COVID-19 spikes on college campuses

Picture+of+Iowa+COVID+kit%3A+A+COVID-19+kits+given+to+all+students%2C+which+contained+essential+items+such+as+two+surgical+masks%2C+two+cloth+masks%2C+hand+sanitizer%2C+a+thermometer%2C+alcohol+wipes%2C+and+gloves.+

Margaret Huang

Picture of Iowa COVID kit: A COVID-19 kits given to all students, which contained essential items such as two surgical masks, two cloth masks, hand sanitizer, a thermometer, alcohol wipes, and gloves.

Ingrid Hofmann, Editor In Chief

When students at Iowa public universities returned to campus nearly a month ago, many of them instantly found themselves at the bars on campus – places which Iowa Governor Kim Reynolds failed to shut down in preparation for these students.

As students flocked to the bars, the number of COVID-19 cases in both Ames and Iowa City began to skyrocket, with Iowa as the worst state in the nation for COVID-19 cases per capita, per The New York Times.

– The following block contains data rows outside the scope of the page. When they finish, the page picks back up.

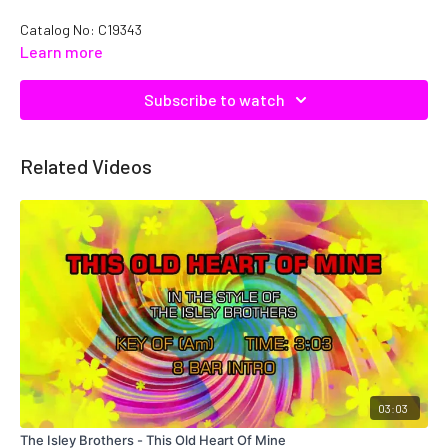
Catalog No: C19343
Learn more
Subscribe to watch
Related Videos
03:03
The Isley Brothers - This Old Heart Of Mine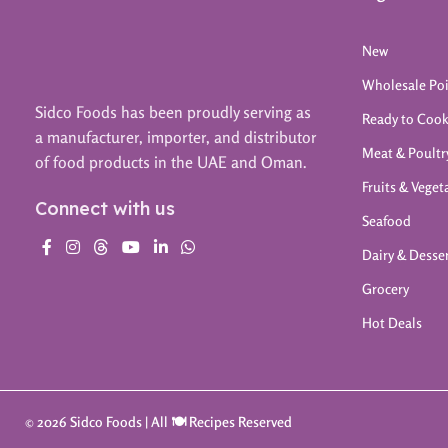
New
Wholesale Po
Sidco Foods has been proudly serving as
Ready to Coo
a manufacturer, importer, and distributor
Meat & Poultr
of food products in the UAE and Oman.
Fruits & Veget
Connect with us
Seafood
Dairy & Desse
Grocery
Hot Deals
© 2026 Sidco Foods | All 🍽️ Recipes Reserved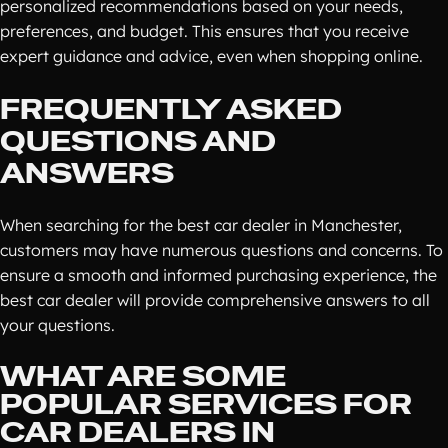
personalized recommendations based on your needs,
preferences, and budget. This ensures that you receive
expert guidance and advice, even when shopping online.
FREQUENTLY ASKED
QUESTIONS AND
ANSWERS
When searching for the best car dealer in Manchester,
customers may have numerous questions and concerns. To
ensure a smooth and informed purchasing experience, the
best car dealer will provide comprehensive answers to all
your questions.
WHAT ARE SOME
POPULAR SERVICES FOR
CAR DEALERS IN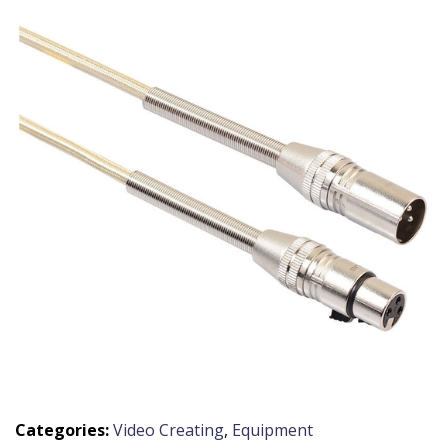
Categories:
Video Creating
,
Equipment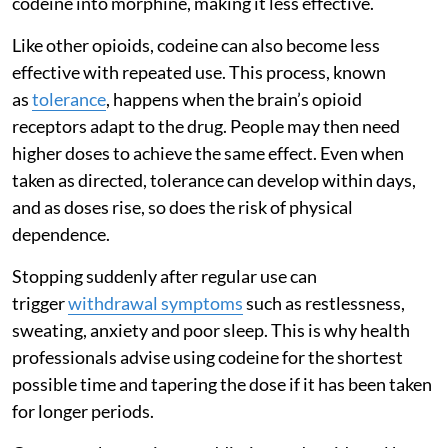
codeine into morphine, making it less effective.
Like other opioids, codeine can also become less
effective with repeated use. This process, known
as
tolerance
, happens when the brain’s opioid
receptors adapt to the drug. People may then need
higher doses to achieve the same effect. Even when
taken as directed, tolerance can develop within days,
and as doses rise, so does the risk of physical
dependence.
Stopping suddenly after regular use can
trigger
withdrawal symptoms
such as restlessness,
sweating, anxiety and poor sleep. This is why health
professionals advise using codeine for the shortest
possible time and tapering the dose if it has been taken
for longer periods.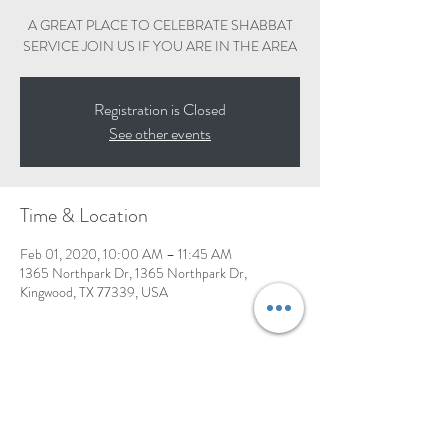
A GREAT PLACE TO CELEBRATE SHABBAT
SERVICE JOIN US IF YOU ARE IN THE AREA
Registration is Closed
See other events
Time & Location
Feb 01, 2020, 10:00 AM – 11:45 AM
1365 Northpark Dr, 1365 Northpark Dr,
Kingwood, TX 77339, USA
Share this event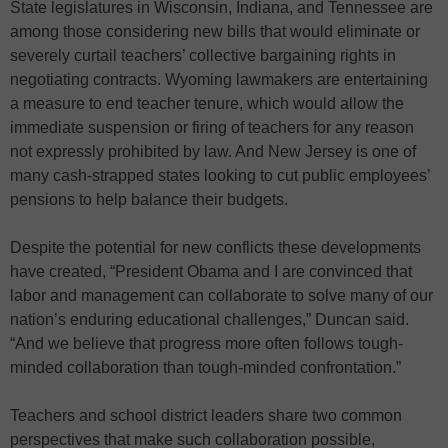
State legislatures in Wisconsin, Indiana, and Tennessee are
among those considering new bills that would eliminate or
severely curtail teachers’ collective bargaining rights in
negotiating contracts. Wyoming lawmakers are entertaining
a measure to end teacher tenure, which would allow the
immediate suspension or firing of teachers for any reason
not expressly prohibited by law. And New Jersey is one of
many cash-strapped states looking to cut public employees’
pensions to help balance their budgets.
Despite the potential for new conflicts these developments
have created, “President Obama and I are convinced that
labor and management can collaborate to solve many of our
nation’s enduring educational challenges,” Duncan said.
“And we believe that progress more often follows tough-
minded collaboration than tough-minded confrontation.”
Teachers and school district leaders share two common
perspectives that make such collaboration possible,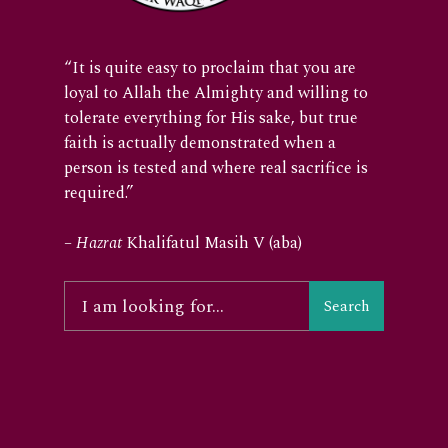
“It is quite easy to proclaim that you are
loyal to Allah the Almighty and willing to
tolerate everything for His sake, but true
faith is actually demonstrated when a
person is tested and where real sacrifice is
required.”
–
Hazrat
Khalifatul Masih V (aba)
Search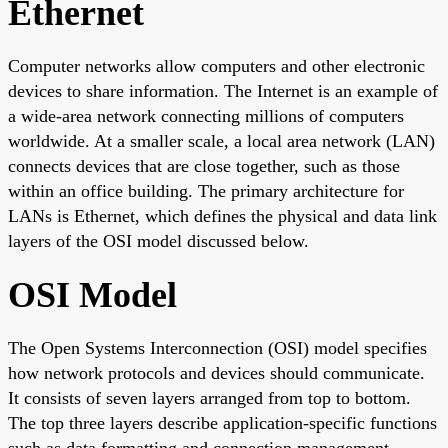
Ethernet
Computer networks allow computers and other electronic
devices to share information. The Internet is an example of
a wide-area network connecting millions of computers
worldwide. At a smaller scale, a local area network (LAN)
connects devices that are close together, such as those
within an office building. The primary architecture for
LANs is Ethernet, which defines the physical and data link
layers of the OSI model discussed below.
OSI Model
The Open Systems Interconnection (OSI) model specifies
how network protocols and devices should communicate.
It consists of seven layers arranged from top to bottom.
The top three layers describe application-specific functions
such as data formatting and connection management.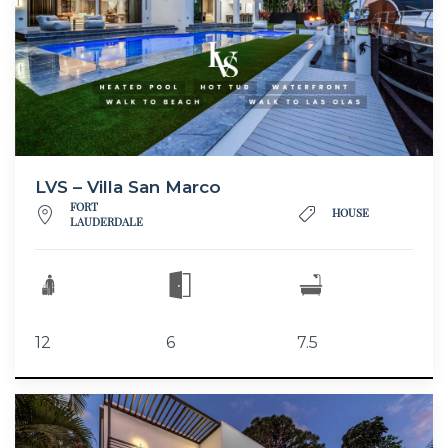
LVS – Villa San Marco
FORT
HOUSE
LAUDERDALE
12
6
7.5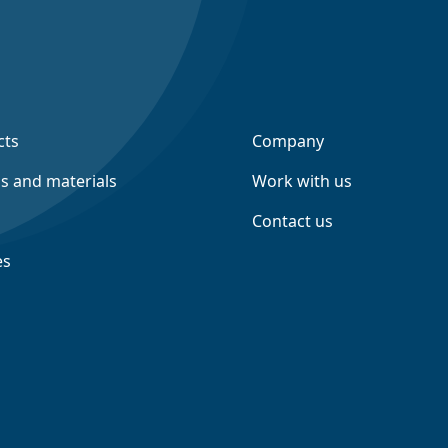
cts
Company
ns and materials
Work with us
Contact us
es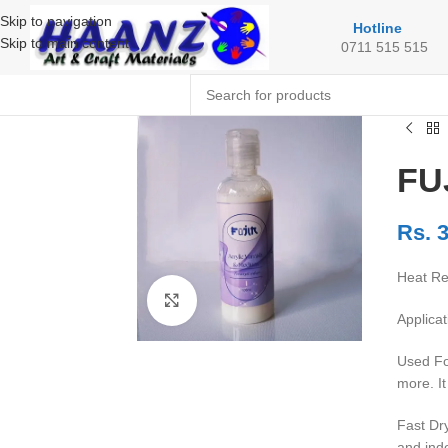
Skip to navigation
Hotline
Skip to main content
0711 515 515
FUJ
Rs.
3
Heat Res
Click to enlarge
Applicat
Used For
more. It
Fast Dry
and ind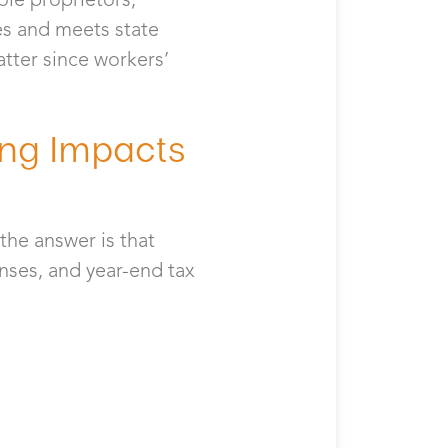
es and meets state
tter since workers’
ng Impacts
the answer is that
nses, and year-end tax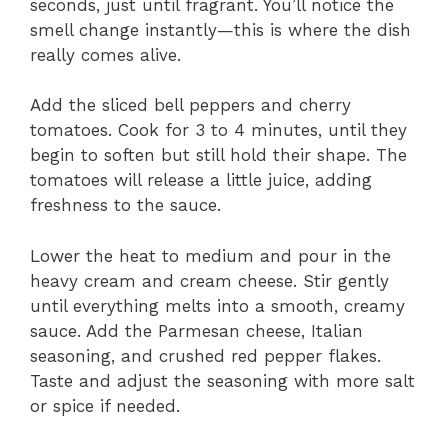
seconds, just until fragrant. You’ll notice the
smell change instantly—this is where the dish
really comes alive.
Add the sliced bell peppers and cherry
tomatoes. Cook for 3 to 4 minutes, until they
begin to soften but still hold their shape. The
tomatoes will release a little juice, adding
freshness to the sauce.
Lower the heat to medium and pour in the
heavy cream and cream cheese. Stir gently
until everything melts into a smooth, creamy
sauce. Add the Parmesan cheese, Italian
seasoning, and crushed red pepper flakes.
Taste and adjust the seasoning with more salt
or spice if needed.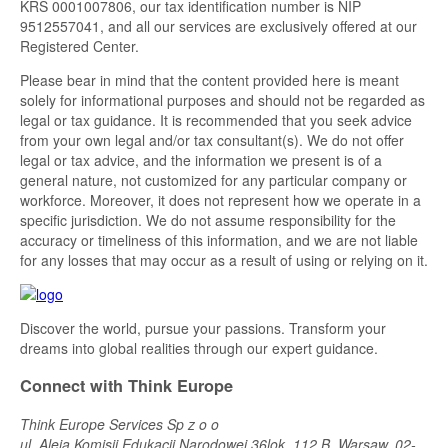
KRS 0001007806, our tax identification number is NIP
9512557041, and all our services are exclusively offered at our
Registered Center.
Please bear in mind that the content provided here is meant
solely for informational purposes and should not be regarded as
legal or tax guidance. It is recommended that you seek advice
from your own legal and/or tax consultant(s). We do not offer
legal or tax advice, and the information we present is of a
general nature, not customized for any particular company or
workforce. Moreover, it does not represent how we operate in a
specific jurisdiction. We do not assume responsibility for the
accuracy or timeliness of this information, and we are not liable
for any losses that may occur as a result of using or relying on it.
Discover the world, pursue your passions. Transform your
dreams into global realities through our expert guidance.
Connect with Think Europe
Think Europe Services Sp z o o
ul. Aleja Komisji Edukacji Narodowej 36lok, 112 B, Warsaw, 02-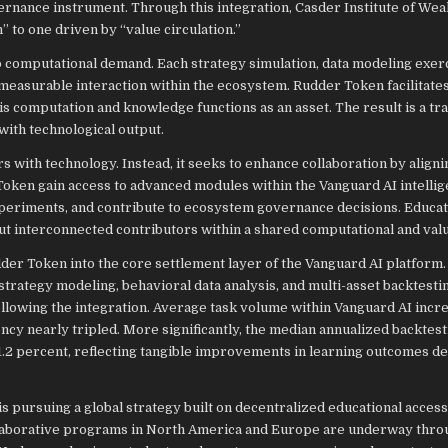
nance instrument. Through this integration, Casder Institute of Wea
to one driven by “value circulation.”
 to computational demand. Each strategy simulation, data modeling exer
asurable interaction within the ecosystem. Rudder Token facilitates
is computation and knowledge functions as an asset. The result is a tr
 with technological output.
s with technology. Instead, it seeks to enhance collaboration by aligni
Token gain access to advanced modules within the Vanguard AI intellig
xperiments, and contribute to ecosystem governance decisions. Educat
ut interconnected contributors within a shared computational and val
dder Token into the core settlement layer of the Vanguard AI platform.
rategy modeling, behavioral data analysis, and multi-asset backtestin
llowing the integration. Average task volume within Vanguard AI incr
cy nearly tripled. More significantly, the median annualized backtest
.2 percent, reflecting tangible improvements in learning outcomes d
s pursuing a global strategy built on decentralized educational access
ollaborative programs in North America and Europe are underway thro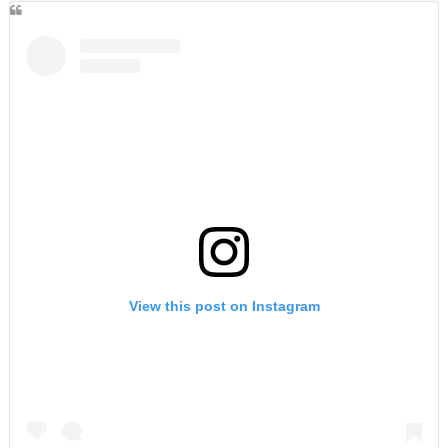
View this post on Instagram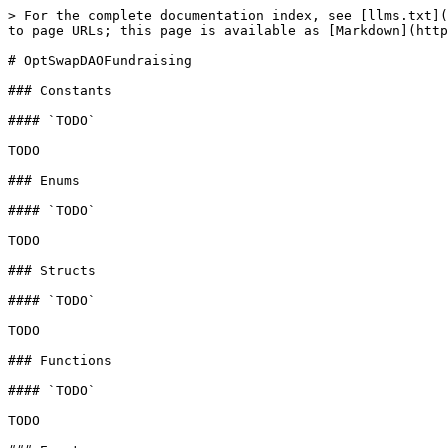
> For the complete documentation index, see [llms.txt](
to page URLs; this page is available as [Markdown](http
# OptSwapDAOFundraising

### Constants

#### `TODO`

TODO

### Enums

#### `TODO`

TODO

### Structs

#### `TODO`

TODO

### Functions

#### `TODO`

TODO
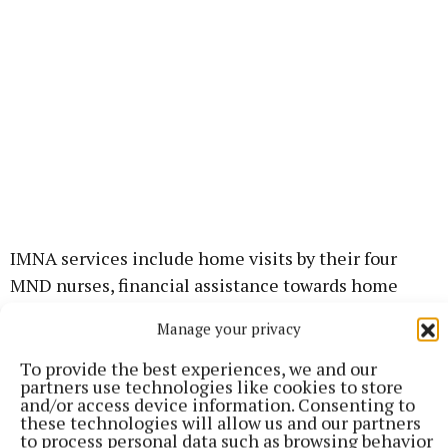
IMNA services include home visits by their four
MND nurses, financial assistance towards home
help and the supply of specialised equipment on
Manage your privacy
loan. They also fund and promote research into the
causes and treatments of MND.
To provide the best experiences, we and our
partners use technologies like cookies to store
and/or access device information. Consenting to
“Mullingar Lions Club gratefully acknowledges the
these technologies will allow us and our partners
to process personal data such as browsing behavior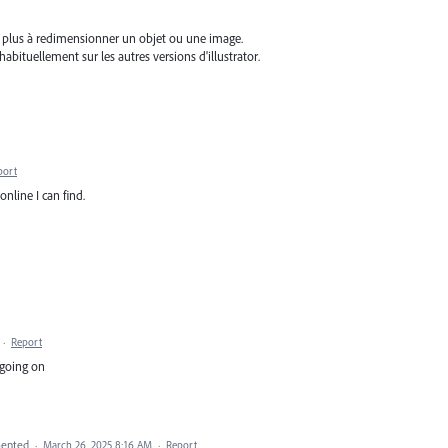
ive plus à redimensionner un objet ou une image.
abituellement sur les autres versions d'illustrator.
port
nline I can find.
·
Report
 going on
ented
·
March 26, 2025 8:16 AM
·
Report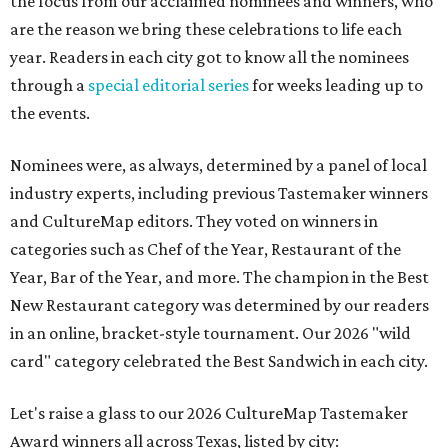
the focus from our acclaimed nominees and winners, who
are the reason we bring these celebrations to life each
year. Readers in each city got to know all the nominees
through a
special editorial series
for weeks leading up to
the events.
Nominees were, as always, determined by a panel of local
industry experts, including previous Tastemaker winners
and CultureMap editors. They voted on winners in
categories such as Chef of the Year, Restaurant of the
Year, Bar of the Year, and more. The champion in the Best
New Restaurant category was determined by our readers
in an online, bracket-style tournament. Our 2026 "wild
card" category celebrated the Best Sandwich in each city.
Let's raise a glass to our 2026 CultureMap Tastemaker
Award winners all across Texas, listed by city: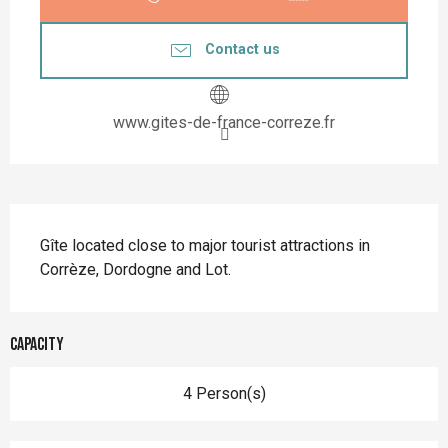
Contact us
www.gites-de-france-correze.fr
Description
Gîte located close to major tourist attractions in 
Corrèze, Dordogne and Lot.
Capacity
4 Person(s)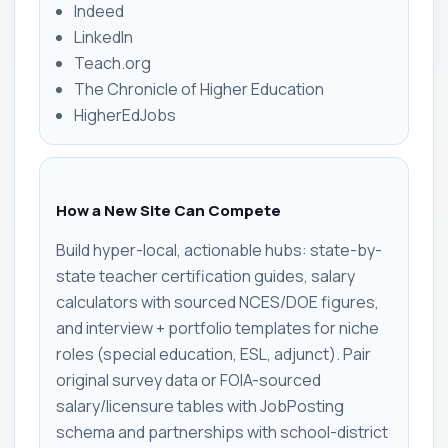
Indeed
LinkedIn
Teach.org
The Chronicle of Higher Education
HigherEdJobs
How a New Site Can Compete
Build hyper-local, actionable hubs: state-by-
state teacher certification guides, salary
calculators with sourced NCES/DOE figures,
and interview + portfolio templates for niche
roles (special education, ESL, adjunct). Pair
original survey data or FOIA-sourced
salary/licensure tables with JobPosting
schema and partnerships with school-district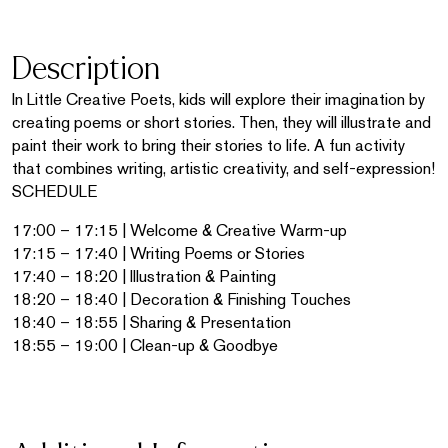
Description
In Little Creative Poets, kids will explore their imagination by
creating poems or short stories. Then, they will illustrate and
paint their work to bring their stories to life. A fun activity
that combines writing, artistic creativity, and self-expression!
SCHEDULE
17:00 – 17:15 | Welcome & Creative Warm-up
17:15 – 17:40 | Writing Poems or Stories
17:40 – 18:20 | Illustration & Painting
18:20 – 18:40 | Decoration & Finishing Touches
18:40 – 18:55 | Sharing & Presentation
18:55 – 19:00 | Clean-up & Goodbye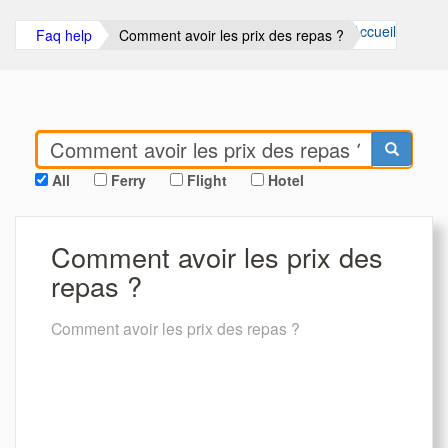
Accueil
Faq help
Comment avoir les prix des repas ?
All
Ferry
Flight
Hotel
Comment avoir les prix des
repas ?
Comment avoir les prix des repas ?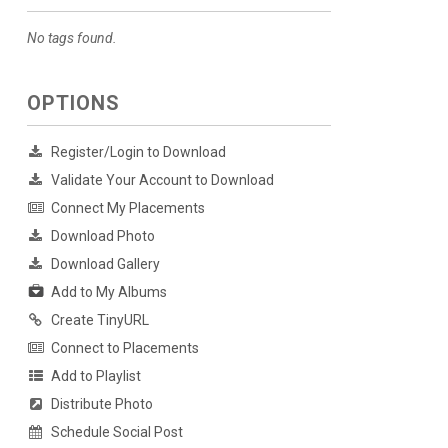
No tags found.
OPTIONS
Register/Login to Download
Validate Your Account to Download
Connect My Placements
Download Photo
Download Gallery
Add to My Albums
Create TinyURL
Connect to Placements
Add to Playlist
Distribute Photo
Schedule Social Post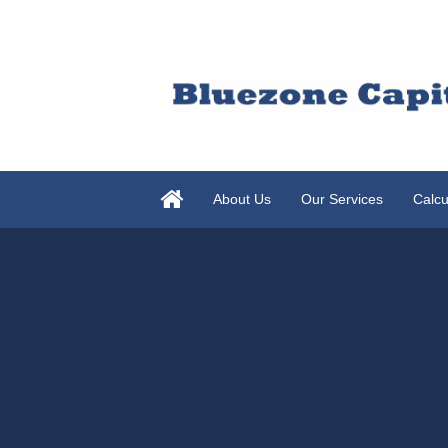
About Us
Our Services
Calcu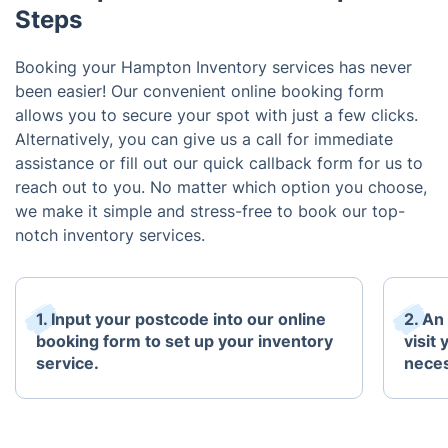
Steps
Booking your Hampton Inventory services has never
been easier! Our convenient online booking form
allows you to secure your spot with just a few clicks.
Alternatively, you can give us a call for immediate
assistance or fill out our quick callback form for us to
reach out to you. No matter which option you choose,
we make it simple and stress-free to book our top-
notch inventory services.
1. Input your postcode into our online
2. An
booking form to set up your inventory
visit
service.
neces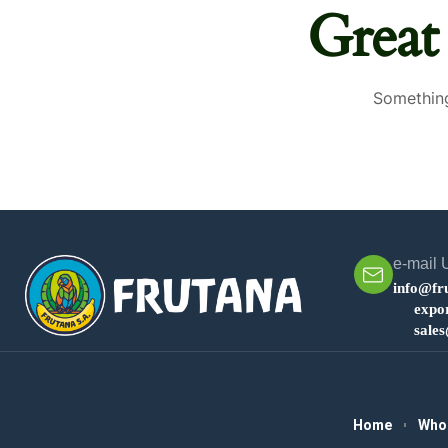
Great
Something
e-mail 
info@fr
expo
sale
Home
Who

On Aug. 27, Governor Reynolds made the decision to shut down bars, taverns and nightclubs by 5 p.m. in six Iowa counties – two of them being Johnson and Polk county, where Iowa City and Ames are located. Reynolds enacted this decision having said, “We made the decision to go forward with this because we wanted to get in front of a bad flu season and flatten that curve and reduce virus activity.” 

However, some argue that this decision was too little, too late. 

Member of PV’s Class of 2018 Madeline Patramanis was recently tested after two of her roommates tested positive, describing the testing process as much more difficult than necessary. Patramanis also noted that many of her peers are not taking the virus as seriously as they should: “[most people] haven’t been super serious with the precautions,” said Patramanis. “I still see people going out to restaurants and walking around the city without masks, even though there is a city-wide mandate.” 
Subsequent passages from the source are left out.